While we may have various ideas of love and attraction. The "primal" impulses we all have operate all of the time.

How often do you see someone you think is attractive, but you have no real true interest in after speaking to them? Or you see someone you find attractive, but are really only interested in for a very short, no commitment physical exchange? Or how often do you find yourself attracted to the brain of a person, but would rather not be in a physical relationship at all with the person? For myself, I find these situations often. How I may or may not react depends.

Now, love at first sight in my mind, is really about primal reproduction interests and brain interaction. From my male point of view. I can not have love at first sight without seeing a mother potential. And this potential for myself will requier my interaction with the female on an intellectual level. A physical attraction closely followed by mental intercourse. This will only happen if she makes it happen.

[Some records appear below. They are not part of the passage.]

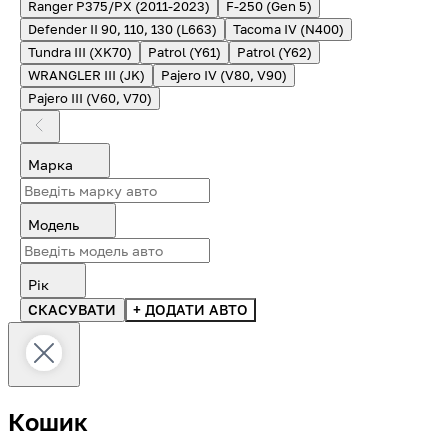
Ranger P375/PX (2011-2023)
F-250 (Gen 5)
Defender II 90, 110, 130 (L663)
Tacoma IV (N400)
Tundra III (XK70)
Patrol (Y61)
Patrol (Y62)
WRANGLER III (JK)
Pajero IV (V80, V90)
Pajero III (V60, V70)
Марка
Модель
Рік
СКАСУВАТИ
+ ДОДАТИ АВТО
Кошик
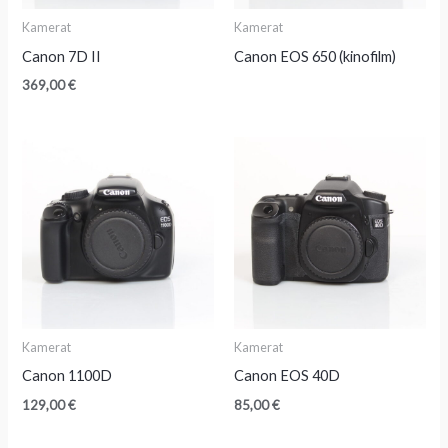
Kamerat
Kamerat
Canon 7D II
Canon EOS 650 (kinofilm)
369,00
€
Kamerat
Kamerat
Canon 1100D
Canon EOS 40D
129,00
€
85,00
€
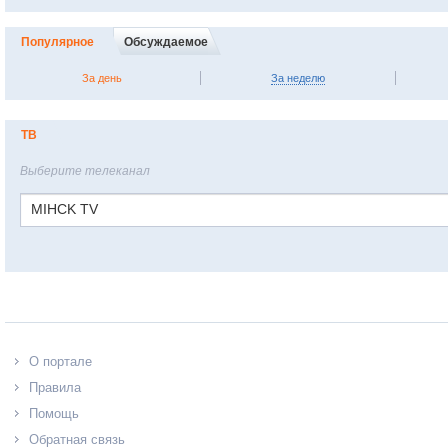
Популярное
Обсуждаемое
За день
За неделю
ТВ
Выберите телеканал
MIHCK TV
О портале
Правила
Помощь
Обратная связь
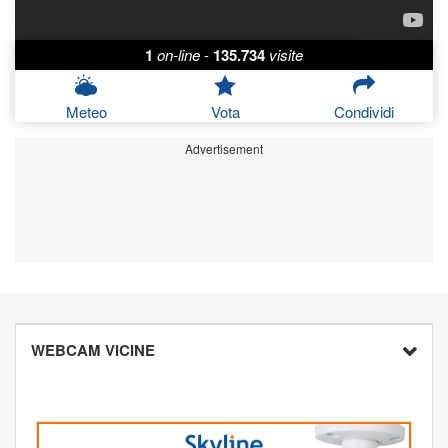
1
on-line
-
135.734
visite
Meteo
Vota
Condividi
Advertisement
WEBCAM VICINE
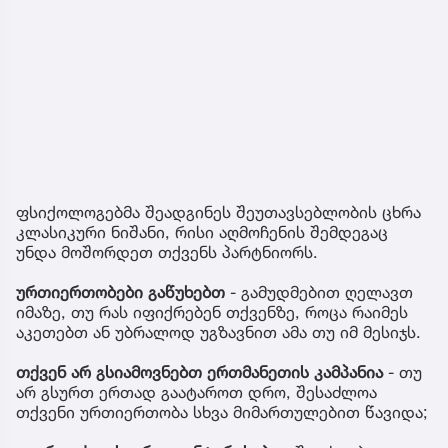
ფსიქოლოგებმა შეადგინეს შეუთავსებლობის ცხრა
კლასიკური ნიშანი, რისი აღმოჩენის შემდეგაც
უნდა მოშორდეთ თქვენს პარტნიორს.
ურთიერთობები გაწუხებთ
- გამუდმებით ღელავთ
იმაზე, თუ რას იფიქრებენ თქვენზე, როცა რაიმეს
აკეთებთ ან უბრალოდ უგზავნით ამა თუ იმ მესიჯს.
თქვენ არ გსიამოვნებთ ერთმანეთის კამპანია
- თუ
არ გსურთ ერთად გაატაროთ დრო, შესაძლოა
თქვენი ურთიერთობა სხვა მიმართულებით წავიდა;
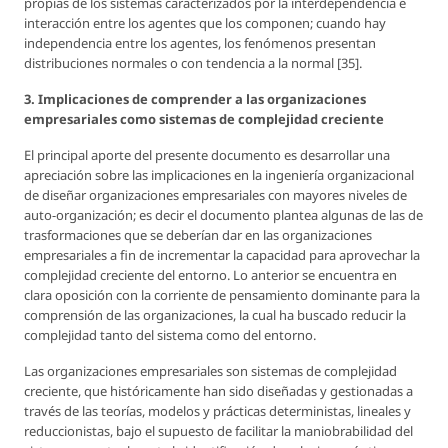
propias de los sistemas caracterizados por la interdependencia e
interacción entre los agentes que los componen; cuando hay
independencia entre los agentes, los fenómenos presentan
distribuciones normales o con tendencia a la normal [35].
3. Implicaciones de comprender a las organizaciones
empresariales como sistemas de complejidad creciente
El principal aporte del presente documento es desarrollar una
apreciación sobre las implicaciones en la ingeniería organizacional
de diseñar organizaciones empresariales con mayores niveles de
auto-organización; es decir el documento plantea algunas de las de
trasformaciones que se deberían dar en las organizaciones
empresariales a fin de incrementar la capacidad para aprovechar la
complejidad creciente del entorno. Lo anterior se encuentra en
clara oposición con la corriente de pensamiento dominante para la
comprensión de las organizaciones, la cual ha buscado reducir la
complejidad tanto del sistema como del entorno.
Las organizaciones empresariales son sistemas de complejidad
creciente, que históricamente han sido diseñadas y gestionadas a
través de las teorías, modelos y prácticas deterministas, lineales y
reduccionistas, bajo el supuesto de facilitar la maniobrabilidad del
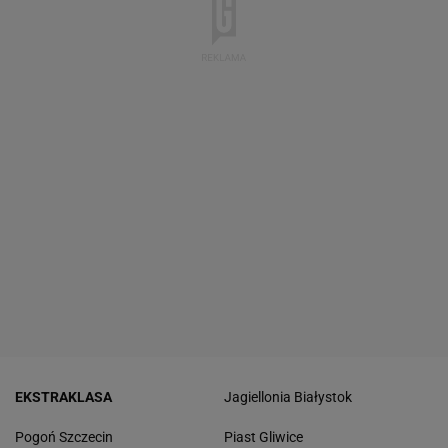
EKSTRAKLASA
Jagiellonia Białystok
Pogoń Szczecin
Piast Gliwice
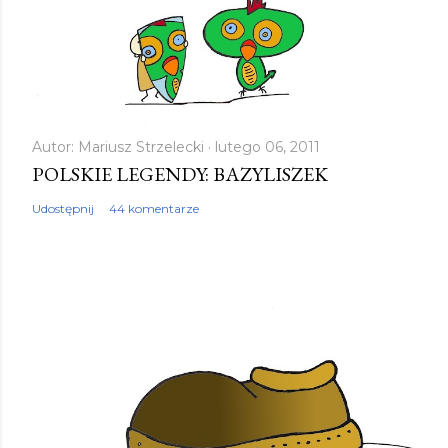
e
ś
l
i
j
k
Autor:
Mariusz Strzelecki
lutego 06, 2011
POLSKIE LEGENDY: BAZYLISZEK
o
m
Udostępnij
44 komentarze
e
n
t
a
r
z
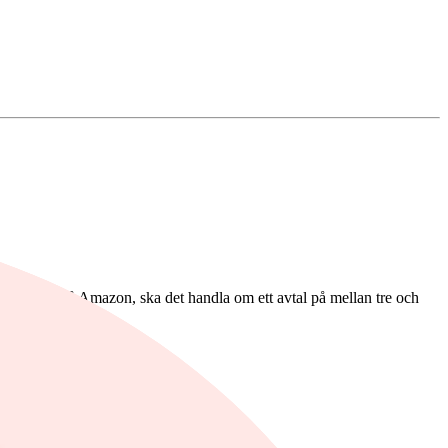
a, vice vd på Amazon, ska det handla om ett avtal på mellan tre och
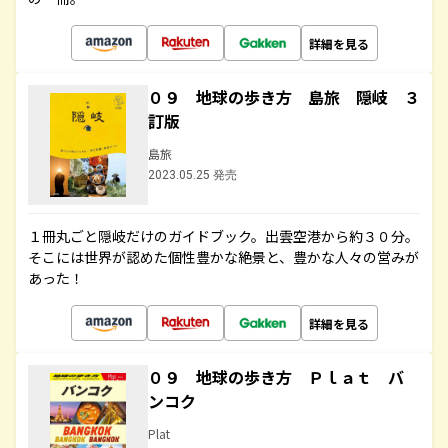
詳細を見る
０９ 地球の歩き方 島旅 隠岐 ３
訂版
島旅
2023.05.25 発売
１冊丸ごと隠岐だけのガイドブック。出雲空港から約３０分。
そこには世界が認めた個性豊かな絶景と、豊かな人々の営みが
あった！
詳細を見る
０９ 地球の歩き方 Ｐｌａｔ バ
ンコク
Plat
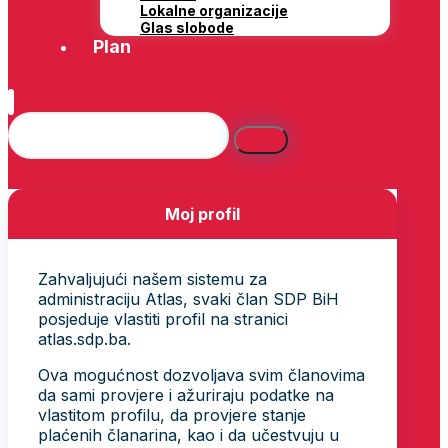
Lokalne organizacije
Glas slobode
Plan
Moj profil
Zahvaljujući našem sistemu za
administraciju Atlas, svaki član SDP BiH
posjeduje vlastiti profil na stranici
atlas.sdp.ba.
Ova mogućnost dozvoljava svim članovima
da sami provjere i ažuriraju podatke na
vlastitom profilu, da provjere stanje
plaćenih članarina, kao i da učestvuju u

While most people can cultivate a loving relationship that is planted, takes root, and then grows is very common. I feel that more people find a "soulmate" this way, because the true chances of growing this type of relationship are greater. Even if it takes time to find or bring out the qualities that balance the absence of the extream connection, that is less often felt, except by those people who experience love at first sight. If we all waited until we found love at first sight, then we would be a race of single people.

I feel that if you ever have the feeling both of you know it. I have considered however, that in order to truely experience love at first sight. Both of the people must be able and willing to move forward with the connection. Perhaps we are not as familiar with love at first sight because social norms often keep us from letting ourselves go in a direction that, if accepted, would bring many more people together in this manor. If they were not afraid to let the emotional connection, that is unfamiliar and may be very over whelming, take them to the place they really want to be at on a primal level. Good baby makers, making babies, and having a good time together raising babies, so the woman is taken care of and the man wants to come home every night.

I a complex world, we may lose sight of the important and focus on the superfical. We allow outside pressures to make decisions for us, from peer pressure to what our family will think. If we were back just walking around looking for food every day. Perhaps we would be more intune with love at first sight and do what is needed to make it happen more often.

Just look at Fred & Wilma and Barnie & Betty...with those two guys, it had to be love at first sight!

And Pebbles and Bam-Bam are the happiest kids I have ever seen.